Word of the Week: ‘snowflake’
We take a closer look at the words and phrases that are trending online and in the media. This week: ‘snowflake’.
“You are not special. You are not a beautiful and unique snowflake. You’re the same decaying organic matter as everything else”. Ouch.
Chuck Palahniuk’s 90s cult classic ‘Fight Club’ is often believed to be the colloquial origin of our word of the week (and insult du jour), ‘snowflake’.
The word got our linguistic senses tingling following the launch of the British Army’s divisive £1.5 million recruitment campaign.

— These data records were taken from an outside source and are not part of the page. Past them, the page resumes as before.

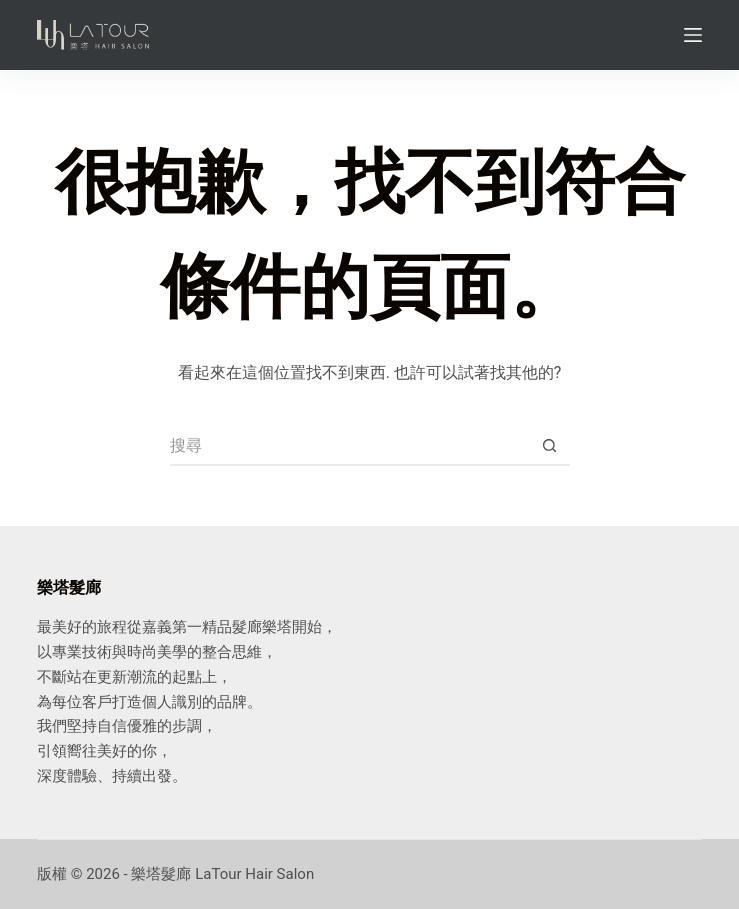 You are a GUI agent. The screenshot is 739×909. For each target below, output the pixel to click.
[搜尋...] (350, 446)
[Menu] (693, 35)
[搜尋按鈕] (550, 446) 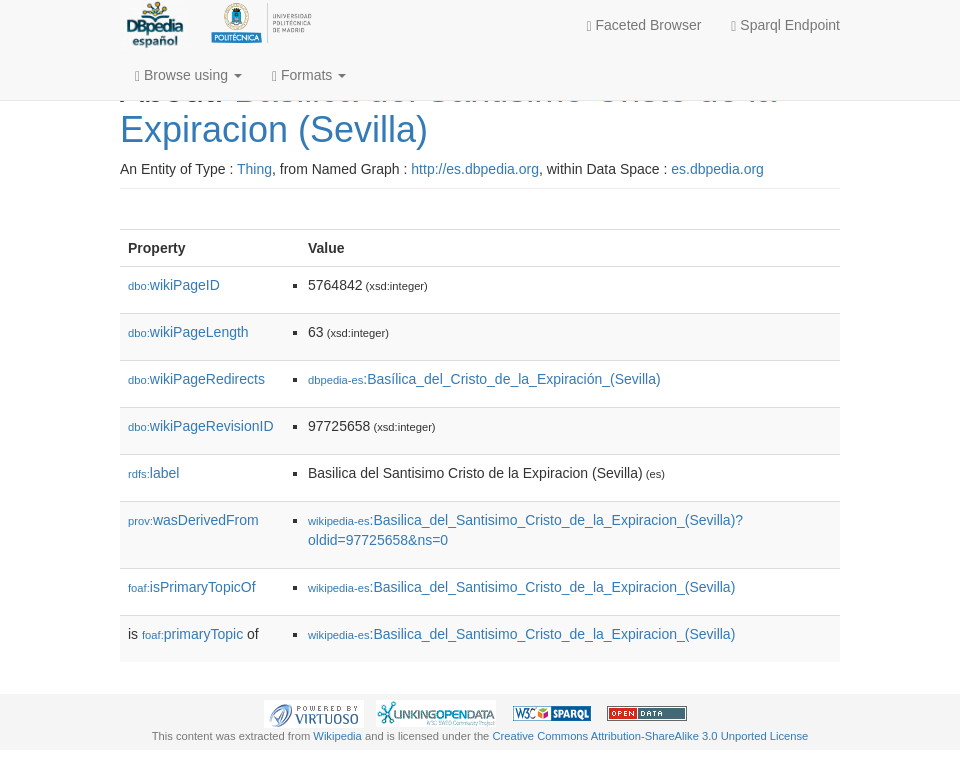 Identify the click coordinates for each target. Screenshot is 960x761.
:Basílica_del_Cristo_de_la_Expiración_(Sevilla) (484, 379)
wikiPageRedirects (196, 379)
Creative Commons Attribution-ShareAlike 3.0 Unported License (650, 736)
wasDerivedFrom (193, 520)
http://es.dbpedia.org (475, 169)
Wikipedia (337, 736)
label (153, 473)
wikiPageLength (188, 332)
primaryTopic (192, 634)
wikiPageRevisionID (201, 426)
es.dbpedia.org (717, 169)
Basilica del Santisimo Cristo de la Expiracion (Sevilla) (448, 109)
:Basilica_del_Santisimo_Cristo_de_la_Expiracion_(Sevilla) (521, 587)
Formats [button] (309, 75)
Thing (254, 169)
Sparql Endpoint (785, 25)
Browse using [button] (188, 75)
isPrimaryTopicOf (192, 587)
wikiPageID (174, 285)
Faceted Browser (644, 25)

Evoking the historic World War One image of British war minister, Lord Kitchener, the posters earnestly target “snowflakes” (for their compassion), “selfie addicts” (for their confidence), and “me me me millennials” (for their self-belief) as new recruits.
While some have been left baffled by the cringe-worthy marketing move – which apparently aims to turn negative stereotypes about young people on their heads – others, like MP James Cleverly, have publicly lauded the campaign.
Guardsman Stephen McWhirter – the campaign’s poster boy – has since threatened to quit the forces, claiming he did not agree to have his face connected with the word ‘snowflake’ and has been left open to “ridicule”. But why?
Down to the nitty gritty…
A ‘snowflake’ traditionally refers to the natural phenomena of: “a flake of snow displaying delicate sixfold symmetries” and was first recorded in 1725.
Later, in 1860s Missouri, US, a ‘snowflake’ referred to a person who opposed the abolition of slavery, hoped it would survive the civil war, and valued white people over black people.
Nearly a 100 years later, in the 1970s, it took on a similarly racialised meaning as a derogatory term for a black person seen to be “acting” white.
The fact this word once referred to those who favoured whiteness, only makes its current and widespread use as a term of insult more ironic.
It is now more commonly used in a disparaging way to refer to “generation snowflake” – the cohort of young adults or millennials deemed to be self-obsessed, overly-sensitive and too easily offended by opinions which differ from their own.
They are the champions of safe spaces, trigger warnings, adulting (the act of completing mundane but necessary tasks), clicking instead of clapping, the Green Party and – their critics would suggest – an overinflated sense of uniqueness (for as you may well remember, no two snowflakes are the same).
The source of the neologism “generation snowflake” – a form of millennial-bashing at its finest – is most often-cited as Claire Fox’s book I Find That Offensive!, a call for young snowflakes to throw off the bubble wrap, enter the real world and just take a joke. (Yes! Even if it’s at someone else’s – or their own – expense).